THE TASK: In this exercise, set down every entry that follows exactly as it appears.

PROVIDED MATERIAL:

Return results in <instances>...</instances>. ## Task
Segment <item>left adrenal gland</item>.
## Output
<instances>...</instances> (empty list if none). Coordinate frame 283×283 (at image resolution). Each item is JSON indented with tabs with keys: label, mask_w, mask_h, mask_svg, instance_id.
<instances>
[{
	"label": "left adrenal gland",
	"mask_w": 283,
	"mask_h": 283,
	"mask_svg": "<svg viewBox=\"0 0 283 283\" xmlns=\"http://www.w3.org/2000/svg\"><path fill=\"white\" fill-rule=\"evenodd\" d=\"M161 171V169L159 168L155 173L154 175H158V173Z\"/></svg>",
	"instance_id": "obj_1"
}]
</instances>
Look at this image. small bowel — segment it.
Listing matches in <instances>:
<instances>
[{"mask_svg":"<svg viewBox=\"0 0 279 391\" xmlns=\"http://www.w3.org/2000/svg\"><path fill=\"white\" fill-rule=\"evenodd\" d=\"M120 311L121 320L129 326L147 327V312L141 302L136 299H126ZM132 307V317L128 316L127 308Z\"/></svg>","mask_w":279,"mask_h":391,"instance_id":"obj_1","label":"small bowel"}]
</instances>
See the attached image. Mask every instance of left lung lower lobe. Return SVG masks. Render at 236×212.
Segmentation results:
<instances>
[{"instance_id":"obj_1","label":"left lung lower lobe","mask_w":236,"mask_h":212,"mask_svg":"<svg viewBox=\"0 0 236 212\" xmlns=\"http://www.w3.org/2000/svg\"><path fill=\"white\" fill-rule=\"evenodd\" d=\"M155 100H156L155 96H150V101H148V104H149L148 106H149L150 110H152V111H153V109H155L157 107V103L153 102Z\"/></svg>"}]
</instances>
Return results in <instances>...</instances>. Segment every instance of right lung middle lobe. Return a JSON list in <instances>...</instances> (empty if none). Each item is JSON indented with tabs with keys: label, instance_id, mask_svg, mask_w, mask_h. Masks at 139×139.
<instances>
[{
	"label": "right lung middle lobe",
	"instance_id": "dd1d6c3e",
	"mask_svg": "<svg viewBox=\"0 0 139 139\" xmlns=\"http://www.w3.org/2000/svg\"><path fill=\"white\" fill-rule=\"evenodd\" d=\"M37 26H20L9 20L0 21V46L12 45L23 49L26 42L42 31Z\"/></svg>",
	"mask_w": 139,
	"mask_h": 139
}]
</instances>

EXERCISE ANSWER:
Return results in <instances>...</instances>. ## Task
Segment <item>left adrenal gland</item>.
## Output
<instances>...</instances> (empty list if none). Coordinate frame 283×283 (at image resolution). Each item is JSON indented with tabs with keys: label, mask_w, mask_h, mask_svg, instance_id.
<instances>
[{
	"label": "left adrenal gland",
	"mask_w": 283,
	"mask_h": 283,
	"mask_svg": "<svg viewBox=\"0 0 283 283\" xmlns=\"http://www.w3.org/2000/svg\"><path fill=\"white\" fill-rule=\"evenodd\" d=\"M161 171V169L159 168L155 173L154 175H158V173Z\"/></svg>",
	"instance_id": "obj_1"
}]
</instances>
Look at this image. small bowel — segment it.
Listing matches in <instances>:
<instances>
[{"mask_svg":"<svg viewBox=\"0 0 279 391\" xmlns=\"http://www.w3.org/2000/svg\"><path fill=\"white\" fill-rule=\"evenodd\" d=\"M120 311L121 320L129 326L147 327V312L141 302L136 299H126ZM132 307V317L128 316L127 308Z\"/></svg>","mask_w":279,"mask_h":391,"instance_id":"obj_1","label":"small bowel"}]
</instances>
See the attached image. Mask every instance of left lung lower lobe. Return SVG masks. Render at 236×212.
Segmentation results:
<instances>
[{"instance_id":"obj_1","label":"left lung lower lobe","mask_w":236,"mask_h":212,"mask_svg":"<svg viewBox=\"0 0 236 212\" xmlns=\"http://www.w3.org/2000/svg\"><path fill=\"white\" fill-rule=\"evenodd\" d=\"M155 100H156L155 96H150V101H148V104H149L148 106H149L150 110H152V111H153V109H155L157 107V103L153 102Z\"/></svg>"}]
</instances>
Return results in <instances>...</instances>. Segment every instance of right lung middle lobe. Return a JSON list in <instances>...</instances> (empty if none). Each item is JSON indented with tabs with keys: label, instance_id, mask_svg, mask_w, mask_h. Masks at 139×139.
<instances>
[{
	"label": "right lung middle lobe",
	"instance_id": "dd1d6c3e",
	"mask_svg": "<svg viewBox=\"0 0 139 139\" xmlns=\"http://www.w3.org/2000/svg\"><path fill=\"white\" fill-rule=\"evenodd\" d=\"M37 26H20L9 20L0 21V46L12 45L23 49L26 42L42 31Z\"/></svg>",
	"mask_w": 139,
	"mask_h": 139
}]
</instances>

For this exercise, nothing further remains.